Éditions du Cerf (French: "Editions of the Deer") is a French publishing house specializing in religious books.  It was founded in 1929, and operated by the Dominican Order.

The name is a reference to Psalm 42 (41):

     As the hart panteth after the fountains of water; 
              so my soul panteth after thee, O God.

History
Editions du Cerf was founded in 1929 at the request of Pope Pius XI, by Father Marie-Vincent Bernadot.

Father Bernadot had already founded a journal, La Vie spirituelle ("The Spiritual Life"), with a goal to return Christian spirituality to its true sources of Holy Scripture, the Church Fathers and the great mystics. Following this, in 1928, he and other intellectuals such as Jacques Maritain founded La Vie Intellectuelle ("The Intellectual Life"), seeking to promote authentically depoliticized Catholic reflection  in response to Charles Maurras and his far-right monarchist movement Action Française (condemned by the Holy See in 1926) and also to Marxist ideologies.

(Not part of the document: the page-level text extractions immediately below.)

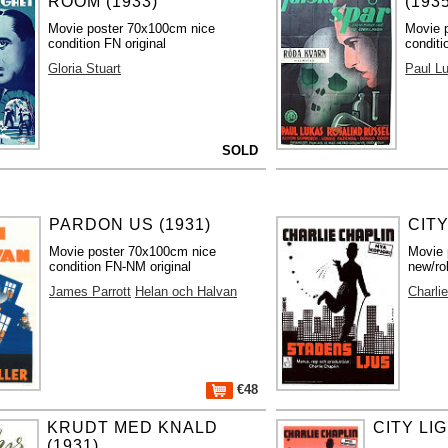
ROOM (1933)
(193
Movie poster 70x100cm nice
Movie 
condition FN original
conditi
Gloria Stuart
Paul L
SOLD
PARDON US (1931)
CITY
Movie poster 70x100cm nice
Movie 
condition FN-NM original
new/ro
James Parrott
Helan och Halvan
Charli
€48
KRUDT MED KNALD
CITY LIG
(1931)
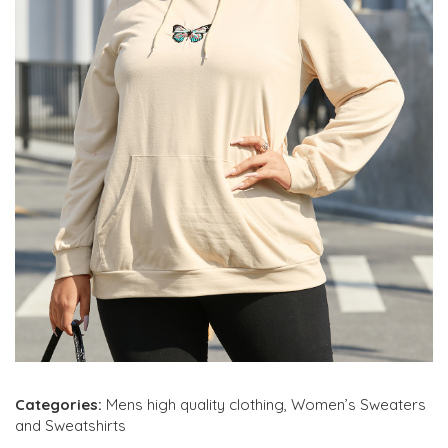
Categories:
Mens high quality clothing
,
Women’s Sweaters
and Sweatshirts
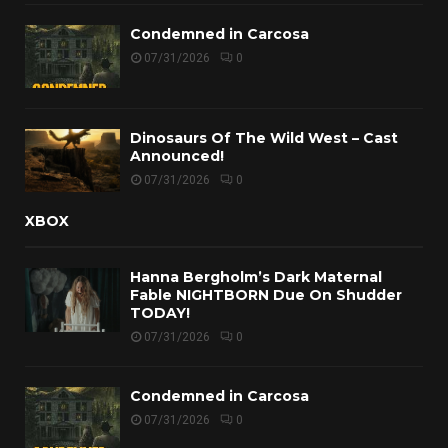
Condemned in Carcosa
07/31/2026
0
Dinosaurs Of The Wild West – Cast
Announced!
07/31/2026
0
XBOX
Hanna Bergholm’s Dark Maternal
Fable NIGHTBORN Due On Shudder
TODAY!
07/31/2026
0
Condemned in Carcosa
07/31/2026
0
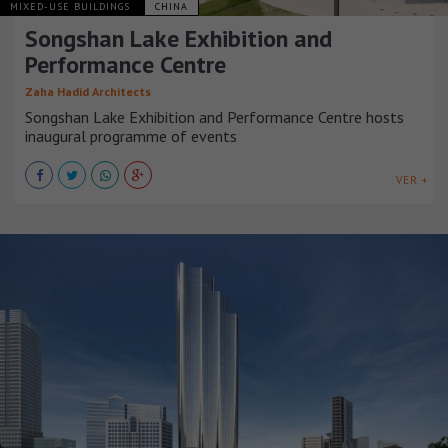
MIXED-USE BUILDINGS
CHINA
Songshan Lake Exhibition and
Performance Centre
Zaha Hadid Architects
Songshan Lake Exhibition and Performance Centre hosts
inaugural programme of events
VER +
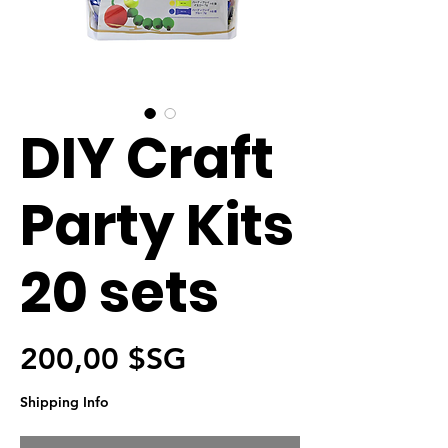
DIY Craft
Party Kits
20 sets
Prix
200,00 $SG
Shipping Info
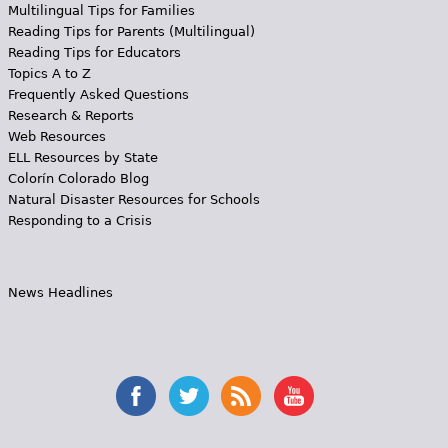
Multilingual Tips for Families
Reading Tips for Parents (Multilingual)
Reading Tips for Educators
Topics A to Z
Frequently Asked Questions
Research & Reports
Web Resources
ELL Resources by State
Colorín Colorado Blog
Natural Disaster Resources for Schools
Responding to a Crisis
News Headlines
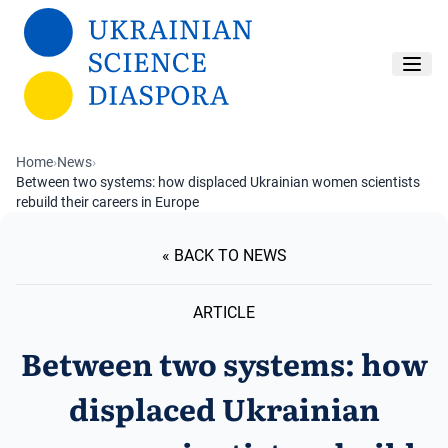
Skip to main content
Home
›
News
›
Between two systems: how displaced Ukrainian women scientists
rebuild their careers in Europe
« BACK TO NEWS
ARTICLE
Between two systems: how
displaced Ukrainian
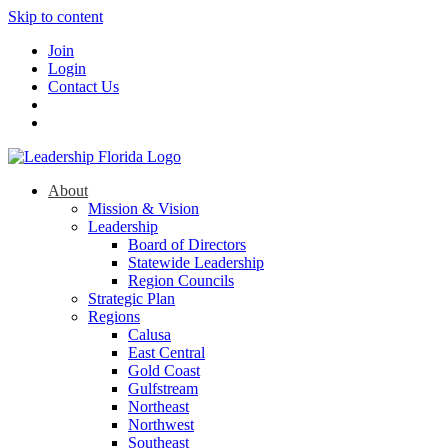
Skip to content
Join
Login
Contact Us
About
Mission & Vision
Leadership
Board of Directors
Statewide Leadership
Region Councils
Strategic Plan
Regions
Calusa
East Central
Gold Coast
Gulfstream
Northeast
Northwest
Southeast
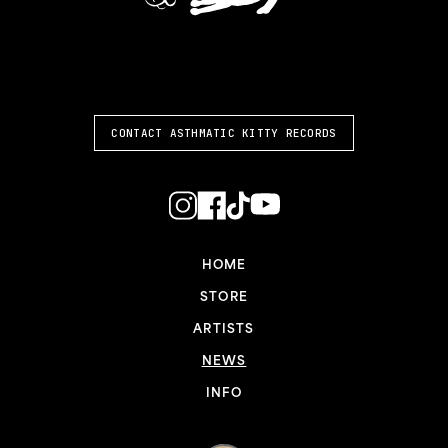
ASTHMATIC KITTY
CONTACT ASTHMATIC KITTY RECORDS
HOME
STORE
ARTISTS
NEWS
INFO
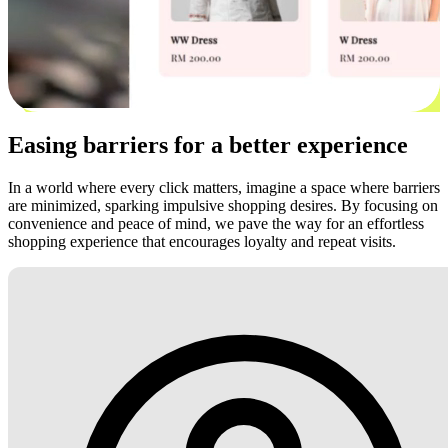
Easing barriers for a better experience
In a world where every click matters, imagine a space where barriers
are minimized, sparking impulsive shopping desires. By focusing on
convenience and peace of mind, we pave the way for an effortless
shopping experience that encourages loyalty and repeat visits.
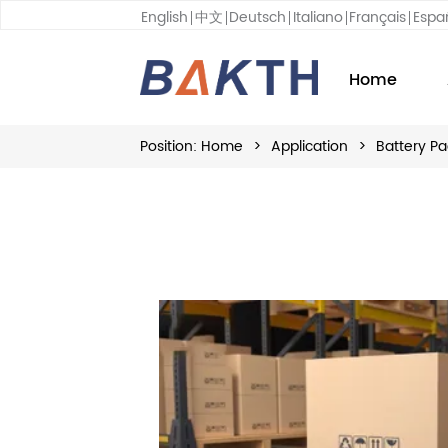
English
中文
Deutsch
Italiano
Français
Espa
Home
Position:
Home
>
Application
>
Battery Pa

Bernadot's brief was to "judge events in the unchanging and living light of a Christianity disengaged from conformity to the fashions of the times, where it can find itself smothered to the point of paralysis; and to cause the truth to shine, to make the message of Christ heard when it becomes obscured by the power of routine, timidity, or compromise." With this mandate, the publishing house was founded, on October 11, 1929, at Juvisy-sur-Orge. In 1937, the offices were moved to Paris, at 29 Boulevard La Tour-Maubourg, in the same buildings that contain the convent of Saint Dominic. Since 2011 Editions du Cerf operates from 24 Rue des Tanneries in the 13th arrondissement, in buildings shared with the Dominican St. Jacques convent.

Some authors published by Editions du Cerf 

Some Fathers or Doctors of the Church, some blessed or saints, for example :

Apostolic Fathers, Augustine of Hippo, Anselm of Canterbury, Thomas Aquinas, Origen, Gregory of Nazianzus, Gregory of Nyssa, Teresa of Ávila, Catherine of Siena, Francis of Assisi, Basil of Caesarea, Eusebius of Caesarea, Pope Leo I, Pope John XXIII, Teresa of Lisieux, John of the Cross, Ambrose, Pope Gregory I, Clement of Alexandria, Tertullian, Bernard of Clairvaux, Hildegard of Bingen, etc.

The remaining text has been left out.